Shares favoured by foreign funds were the top performers, with Global Telecom Holding leaping 12.9 percent. The broader EGX100 index rose 1.0 percent. The market has been in a strong uptrend since the Egyptian pound was floated on November 3, weakening the currency and making stock prices much more attractive to foreign investors.
"The primary reason is that the market is perceived as an inflation hedge in Egypt, particularly in a context where EGP is at an all-time low and there are further expectations for inflation to continue to creep up," said Mohamed Eljamal, managing director of capital markets at Abu Dhabi's Waha Capital.
Foreign funds were net buyers by a margin of about $6 million on Tuesday, exchange data showed. Mohamad Al Hajj, senior research analyst at EFG Hermes, said that since on November 3, the market had seen its longest unbroken stretch of inflows from international funds since late 2007.
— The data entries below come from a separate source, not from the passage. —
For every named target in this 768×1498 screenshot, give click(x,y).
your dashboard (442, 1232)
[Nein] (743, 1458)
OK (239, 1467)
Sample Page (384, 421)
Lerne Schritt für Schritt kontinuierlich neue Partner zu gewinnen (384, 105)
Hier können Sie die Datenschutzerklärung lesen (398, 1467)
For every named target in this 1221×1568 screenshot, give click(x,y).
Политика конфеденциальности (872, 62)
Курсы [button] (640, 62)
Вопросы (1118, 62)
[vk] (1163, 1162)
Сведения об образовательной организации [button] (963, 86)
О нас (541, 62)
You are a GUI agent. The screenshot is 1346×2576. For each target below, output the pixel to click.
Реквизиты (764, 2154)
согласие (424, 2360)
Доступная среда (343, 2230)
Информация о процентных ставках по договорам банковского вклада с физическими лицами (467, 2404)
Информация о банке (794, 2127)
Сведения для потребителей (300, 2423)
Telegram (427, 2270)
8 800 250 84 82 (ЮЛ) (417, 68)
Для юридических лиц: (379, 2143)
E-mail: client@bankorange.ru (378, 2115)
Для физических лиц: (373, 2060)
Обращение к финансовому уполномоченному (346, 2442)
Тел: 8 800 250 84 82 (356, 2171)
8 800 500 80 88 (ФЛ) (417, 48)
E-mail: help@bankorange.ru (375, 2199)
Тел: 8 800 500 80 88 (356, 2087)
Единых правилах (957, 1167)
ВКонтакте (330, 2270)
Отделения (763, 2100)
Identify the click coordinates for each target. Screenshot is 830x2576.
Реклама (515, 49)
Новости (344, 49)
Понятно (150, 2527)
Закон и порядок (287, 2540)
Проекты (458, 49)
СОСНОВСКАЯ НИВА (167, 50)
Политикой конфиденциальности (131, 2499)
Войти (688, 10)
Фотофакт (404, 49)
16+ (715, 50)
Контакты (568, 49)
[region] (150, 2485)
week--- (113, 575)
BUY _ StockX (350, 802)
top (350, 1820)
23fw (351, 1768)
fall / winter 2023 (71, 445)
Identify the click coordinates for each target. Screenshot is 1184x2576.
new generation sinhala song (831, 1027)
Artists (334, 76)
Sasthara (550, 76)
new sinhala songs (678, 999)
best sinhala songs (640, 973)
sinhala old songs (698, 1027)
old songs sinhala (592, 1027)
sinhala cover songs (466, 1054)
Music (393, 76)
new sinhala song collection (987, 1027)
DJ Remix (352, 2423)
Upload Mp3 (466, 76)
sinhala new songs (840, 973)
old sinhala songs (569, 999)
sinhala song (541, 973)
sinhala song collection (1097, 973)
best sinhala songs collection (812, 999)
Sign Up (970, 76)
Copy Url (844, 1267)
"Fresh money is coming into the capital markets, helping boost liquidity, and funds are positioning their portfolios for what they expect to be a top-performing market on both the Middle East and emerging market levels in 2017." Both Eljamal and Hajj said Egypt's macroeconomic backdrop was positive following last month's agreement on an International Monetary Fund loan programme.
The market was expecting structural reforms being implemented in both monetary and fiscal policy to support credit growth, investment and ultimately corporate earnings growth. Analysts at Naeem Brokerage predicted Egypt's economic growth would slow in 2017 to 3.5 percent from 4.3 percent this year because of an anticipated drop in household consumption following austerity measures, including introduction of a value-added tax and fuel price hikes.
But they were positive on equities in the near term. "Contrary to our macroeconomic view, however, past precedents of IMF bailouts indicate a strong one-year momentum (100 percent upside) for the EGX, with investors discounting longer-term positives quite swiftly," the analysts said. Qatar's Masraf Al Rayan jumped 6.1 percent after the Islamic lender announced it was in initial talks with Barwa Bank and privately listed International Bank of Qatar to merge, in a deal that would create the second largest bank in Doha with assets of over $44 billion.
The possible consolidation spurred interest in other lenders, with the largest bank by assets, Qatar National Bank, adding 2.5 percent. The main Qatar equities index climbed 1.2 percent. But selling of bluechips weighed on the Saudi Arabian index, which pulled back 0.7 percent. National Commercial Bank lost 2.2 percent and Rabigh Refining and Petrochemical fell 2.1 percent.
Saudi Basic Industries, however, recovered 0.3 percent after it dropped 3.7 percent on Monday in response to its plan to cut its second-half cash dividend from a year earlier.
Telecommunications operator Mobily added 1.6 percent in heavy trade after saying it had sealed a 2 billion riyal ($533 million) credit facility from Alinma Bank. Alinma closed 0.7 percent lower. In Dubai, the index fell 0.8 percent to 3,505 points, retreating further from technical resistance on the August peak of 3,624 points, which it tested and failed to break decisively last week. Emaar Properties retreated 1.9 percent.